PARIS (Reuters) - LVMH LVMH.PA tried on Thursday to block an attempt by Tiffany TIF.N to fast-track legal proceedings in the United States to force the French luxury group to honour an acquisition deal agreed last year.
LVMH’s $16 billion purchase of Tiffany hit the rocks last week after the Louis Vuitton owner said it could no longer complete the purchase, citing an intervention by the French government and the U.S. jeweller’s weakening performance.

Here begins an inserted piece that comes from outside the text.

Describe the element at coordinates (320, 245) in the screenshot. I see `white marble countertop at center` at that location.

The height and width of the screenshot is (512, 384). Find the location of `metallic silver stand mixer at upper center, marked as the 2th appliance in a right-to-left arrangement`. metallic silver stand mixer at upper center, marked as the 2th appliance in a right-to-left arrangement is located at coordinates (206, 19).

Tiffany sued LVMH and asked a court in Delaware, where the case has been filed, to expedite proceedings, as it seeks to have a ruling before a Nov. 24 deadline for closing the acquisition.
The hearing on Tiffany’s fast-track request is set for Sept. 21. Should the court decide against it, Tiffany’s chances of obtaining a ruling in less than two months would dim significantly.
LVMH, run by France’s richest man Bernard Arnault, said in a statement it saw no reason to speed up the case and argued that having a trial in six to seven months’ time would allow the parties to prepare properly.
“Tiffany offers no reason why this court should move mountains and conduct a full-blown trial involving complex facts and international discovery in less than two months amidst a global pandemic,” LVMH said in its filing.
It accused Tiffany of trying to rush a decision to avoid scrutiny of its management of the COVID-19 pandemic.
Tiffany has defended its handling of the health crisis, which hit the luxury sector hard, and said LVMH was trying to run out the clock and cause the deal to collapse.
“We have already returned to profitability and expect to remain profitable for the balance of the year, with fourth quarter profits actually exceeding those of the fourth quarter of 2019,” Tiffany said on Wednesday.
The acquisition - which would be the biggest ever in the luxury industry and was meant to expand LVMH’s relatively modest presence in jewellery - was agreed before the coronavirus emergency.
The French group, which has said it would counter-sue, has rejected Tiffany’s accusations that it deliberately stalled anti-trust filings, including with the European Union, to delay the purchase.
LVMH has in turn lambasted some decisions by Tiffany’s management since the purchase was agreed last November, including to pay dividends even after the pandemic hit and retailers were forced to close stores.